### EXERCISE:
Please transcribe the data that follows without the pictures, keeping every word the same.
-------- RECORDS SHOWN
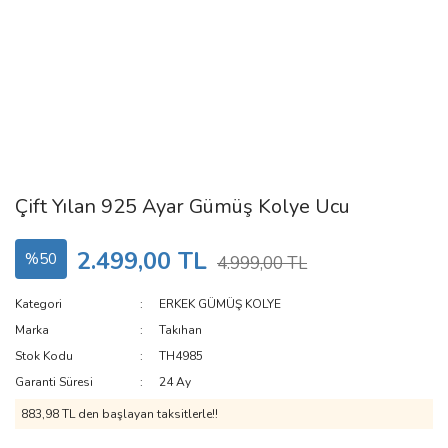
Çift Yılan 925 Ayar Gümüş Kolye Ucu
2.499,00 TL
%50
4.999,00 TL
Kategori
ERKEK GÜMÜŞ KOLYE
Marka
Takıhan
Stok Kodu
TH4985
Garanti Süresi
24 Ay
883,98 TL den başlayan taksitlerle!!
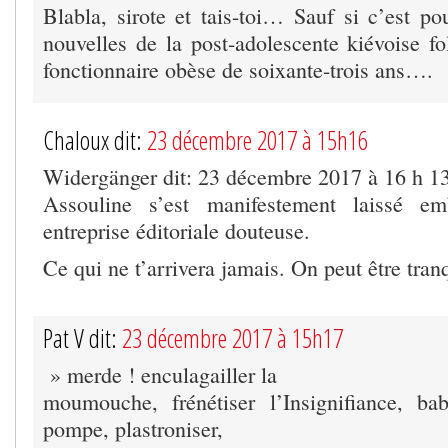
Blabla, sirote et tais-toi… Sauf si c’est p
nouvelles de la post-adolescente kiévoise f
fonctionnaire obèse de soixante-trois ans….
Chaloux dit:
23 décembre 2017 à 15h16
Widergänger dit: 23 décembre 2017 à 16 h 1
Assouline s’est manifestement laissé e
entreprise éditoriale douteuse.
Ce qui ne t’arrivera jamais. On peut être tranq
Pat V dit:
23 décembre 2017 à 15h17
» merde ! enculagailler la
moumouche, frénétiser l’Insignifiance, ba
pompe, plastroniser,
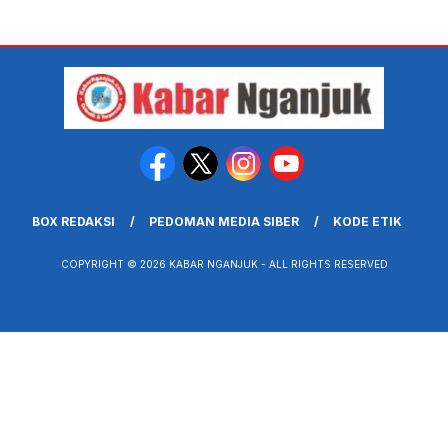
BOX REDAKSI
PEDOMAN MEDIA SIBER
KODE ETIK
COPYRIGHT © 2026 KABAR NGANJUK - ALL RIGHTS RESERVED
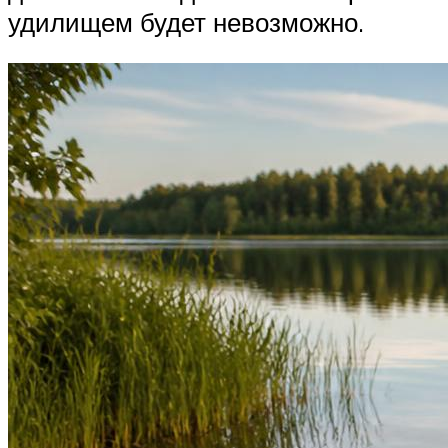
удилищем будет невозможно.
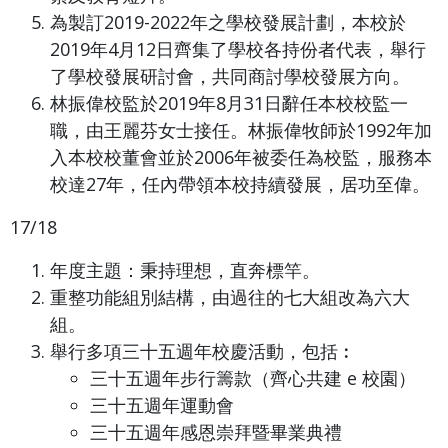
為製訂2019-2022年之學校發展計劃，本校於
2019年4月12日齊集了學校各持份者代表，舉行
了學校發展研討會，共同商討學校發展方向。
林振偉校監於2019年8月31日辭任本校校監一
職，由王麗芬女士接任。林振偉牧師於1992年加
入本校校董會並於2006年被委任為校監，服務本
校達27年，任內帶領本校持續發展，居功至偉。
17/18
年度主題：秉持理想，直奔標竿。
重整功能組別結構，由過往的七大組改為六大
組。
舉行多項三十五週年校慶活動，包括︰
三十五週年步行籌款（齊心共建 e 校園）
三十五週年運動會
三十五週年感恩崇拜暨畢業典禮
----------------
### RESULT:
Çift Yılan 925 Ayar Gümüş Kolye Ucu
2.499,00 TL
%50
4.999,00 TL
Kategori
ERKEK GÜMÜŞ KOLYE
Marka
Takıhan
Stok Kodu
TH4985
Garanti Süresi
24 Ay
883,98 TL den başlayan taksitlerle!!
Blabla, sirote et tais-toi… Sauf si c’est p
nouvelles de la post-adolescente kiévoise f
fonctionnaire obèse de soixante-trois ans….
Chaloux dit:
23 décembre 2017 à 15h16
Widergänger dit: 23 décembre 2017 à 16 h 1
Assouline s’est manifestement laissé e
entreprise éditoriale douteuse.
Ce qui ne t’arrivera jamais. On peut être tranq
Pat V dit:
23 décembre 2017 à 15h17
» merde ! enculagailler la
moumouche, frénétiser l’Insignifiance, ba
pompe, plastroniser,
BOX REDAKSI
PEDOMAN MEDIA SIBER
KODE ETIK
COPYRIGHT © 2026 KABAR NGANJUK - ALL RIGHTS RESERVED
удилищем будет невозможно.
為製訂2019-2022年之學校發展計劃，本校於
2019年4月12日齊集了學校各持份者代表，舉行
了學校發展研討會，共同商討學校發展方向。
林振偉校監於2019年8月31日辭任本校校監一
職，由王麗芬女士接任。林振偉牧師於1992年加
入本校校董會並於2006年被委任為校監，服務本
校達27年，任內帶領本校持續發展，居功至偉。
17/18
年度主題：秉持理想，直奔標竿。
重整功能組別結構，由過往的七大組改為六大
組。
舉行多項三十五週年校慶活動，包括︰
三十五週年步行籌款（齊心共建 e 校園）
三十五週年運動會
三十五週年感恩崇拜暨畢業典禮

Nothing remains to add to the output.